I didn't get a room of my own, obviously there are private hospitals and private hospitals, most rooms had two people in them and I was sharing with a very sick and disoriented old lady who would call out in the middle of the night and I would buzz for the nurse which worked well enough until the shift when nurse ratchett was on. Same ratio of mean nurses to the public system, that is most nurses were lovely but there was always one. I felt sorry for the old lady, she deserved better than that nurse. The food was exactly the same level of crappiness as in the public system too. Reminds me of how well we eat at home. Would it be so hard to use a good (or even average) quality bread and provide some fresh fruit and plain yoghurt? And real coffee? Even if you had to buy it from a coffee cart or something? The rooms weren't any flasher, except that the use of the TV was included. Indeed nothing was really any different except that I didn't have to wait, got to choose a surgeon (which really was just the one my GP referred me to, it's not like I know a great deal about colorectal surgeons in Melbourne) and I got to stay overnight. Oh, and there weren't hordes of student doctors, which did seem a bit strange. Oh, and I was sent home with a a follow up appointment with the surgeon and a big bag of drugs and there will no doubt be a bill for all those little extras that I didn't pay for up front like the anesthetist's gap (I have cheap health insurance with a high excess). It was in hindsight more serious surgery than the last one, but less traumatic than it could have been. Except for when I think that I can do OK with just the panadol and anti-inflammatory.  The doctor did say to not let the pain get on top of me and to use the stronger painkillers when necessary.
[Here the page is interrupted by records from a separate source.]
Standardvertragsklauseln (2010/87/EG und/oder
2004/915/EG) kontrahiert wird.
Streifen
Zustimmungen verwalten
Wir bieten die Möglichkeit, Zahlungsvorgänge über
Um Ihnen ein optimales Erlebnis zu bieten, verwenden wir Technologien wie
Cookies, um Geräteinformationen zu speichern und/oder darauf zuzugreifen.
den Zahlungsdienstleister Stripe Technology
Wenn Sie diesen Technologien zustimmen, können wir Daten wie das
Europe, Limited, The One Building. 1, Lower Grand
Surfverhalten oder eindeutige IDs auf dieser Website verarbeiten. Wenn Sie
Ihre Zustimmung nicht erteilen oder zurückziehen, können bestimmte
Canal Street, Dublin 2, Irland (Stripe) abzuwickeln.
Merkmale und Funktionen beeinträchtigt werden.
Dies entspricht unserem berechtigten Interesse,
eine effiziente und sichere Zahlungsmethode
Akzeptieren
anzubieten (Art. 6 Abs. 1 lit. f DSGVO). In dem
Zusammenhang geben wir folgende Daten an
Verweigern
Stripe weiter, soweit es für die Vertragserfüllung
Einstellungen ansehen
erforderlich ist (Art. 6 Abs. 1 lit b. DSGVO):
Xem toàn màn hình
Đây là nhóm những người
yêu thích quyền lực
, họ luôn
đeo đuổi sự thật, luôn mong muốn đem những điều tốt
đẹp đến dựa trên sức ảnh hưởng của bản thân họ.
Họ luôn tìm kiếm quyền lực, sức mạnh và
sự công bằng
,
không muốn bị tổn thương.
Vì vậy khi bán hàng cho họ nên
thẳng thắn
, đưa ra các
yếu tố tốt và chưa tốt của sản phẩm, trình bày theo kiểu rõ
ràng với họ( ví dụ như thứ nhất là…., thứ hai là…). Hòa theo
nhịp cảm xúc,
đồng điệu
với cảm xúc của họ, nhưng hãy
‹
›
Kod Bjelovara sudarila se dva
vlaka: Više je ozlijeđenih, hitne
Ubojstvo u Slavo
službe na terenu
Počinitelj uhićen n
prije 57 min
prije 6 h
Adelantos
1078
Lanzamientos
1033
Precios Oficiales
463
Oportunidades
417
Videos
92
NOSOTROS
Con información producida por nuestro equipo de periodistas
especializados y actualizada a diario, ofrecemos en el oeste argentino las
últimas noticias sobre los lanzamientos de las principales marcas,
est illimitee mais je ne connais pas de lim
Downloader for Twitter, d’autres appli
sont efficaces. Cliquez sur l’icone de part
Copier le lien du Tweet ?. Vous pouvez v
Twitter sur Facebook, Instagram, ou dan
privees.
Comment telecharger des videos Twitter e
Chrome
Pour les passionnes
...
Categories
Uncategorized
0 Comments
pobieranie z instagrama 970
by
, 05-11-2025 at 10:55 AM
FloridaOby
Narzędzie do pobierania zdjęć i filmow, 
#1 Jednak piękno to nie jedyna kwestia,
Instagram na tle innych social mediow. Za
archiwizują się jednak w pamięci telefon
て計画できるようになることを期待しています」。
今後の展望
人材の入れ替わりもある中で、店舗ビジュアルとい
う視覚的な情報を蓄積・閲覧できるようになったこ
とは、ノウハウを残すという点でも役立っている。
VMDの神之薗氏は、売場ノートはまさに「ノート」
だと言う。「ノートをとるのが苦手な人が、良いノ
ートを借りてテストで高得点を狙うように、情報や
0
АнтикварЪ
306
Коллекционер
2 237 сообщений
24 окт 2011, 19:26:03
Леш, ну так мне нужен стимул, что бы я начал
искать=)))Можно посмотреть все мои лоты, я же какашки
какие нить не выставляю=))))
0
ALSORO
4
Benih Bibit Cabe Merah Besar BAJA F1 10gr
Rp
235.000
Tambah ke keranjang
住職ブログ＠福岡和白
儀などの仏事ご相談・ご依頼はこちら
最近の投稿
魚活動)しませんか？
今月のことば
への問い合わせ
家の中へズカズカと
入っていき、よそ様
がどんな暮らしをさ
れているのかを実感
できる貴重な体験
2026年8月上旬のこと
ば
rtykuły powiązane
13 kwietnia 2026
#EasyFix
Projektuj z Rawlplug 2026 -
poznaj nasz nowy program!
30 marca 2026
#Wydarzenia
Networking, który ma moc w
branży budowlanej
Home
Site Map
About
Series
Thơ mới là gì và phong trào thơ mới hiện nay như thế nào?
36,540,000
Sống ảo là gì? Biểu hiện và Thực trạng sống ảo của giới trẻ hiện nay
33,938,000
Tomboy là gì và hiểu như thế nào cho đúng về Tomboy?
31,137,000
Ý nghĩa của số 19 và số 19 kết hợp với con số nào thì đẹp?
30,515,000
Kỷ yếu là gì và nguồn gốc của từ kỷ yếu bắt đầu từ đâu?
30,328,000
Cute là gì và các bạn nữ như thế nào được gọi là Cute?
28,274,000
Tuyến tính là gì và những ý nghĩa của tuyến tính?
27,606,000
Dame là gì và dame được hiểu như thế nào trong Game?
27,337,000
But he only wrote me a certificate for a week and there's no way I can function on any level with the la la drugs. But the feeling of doing a barbed wire poo doesn't do much for my composure either. I seem to remember a similar issue with medical certificates last time. What is this modern obsession with hurrying back to work? Not to worry, GP appointment again on Saturday. Methinks another week off might be in order.

Anyway I still think what I thought before. That money spent on health insurance would be better going straight into the health care system. Except that for some reason people don't seem to mind paying for insurance in the same way they hate paying tax. That the work it takes to administer a health insurance scheme could be better spent administering actual health care. It bothers me when I see people (customers) at work that wait for up to two years for surgery that means they can work again.  Maybe we could elect the level of medicare we paid, basic or fancy. Fancy only adding some frills to the service you got in hospital but not to your genuine care.

Or perhaps we could get a grip as a society and decide that everyone deserves timely health care. Not just those who can pay for it.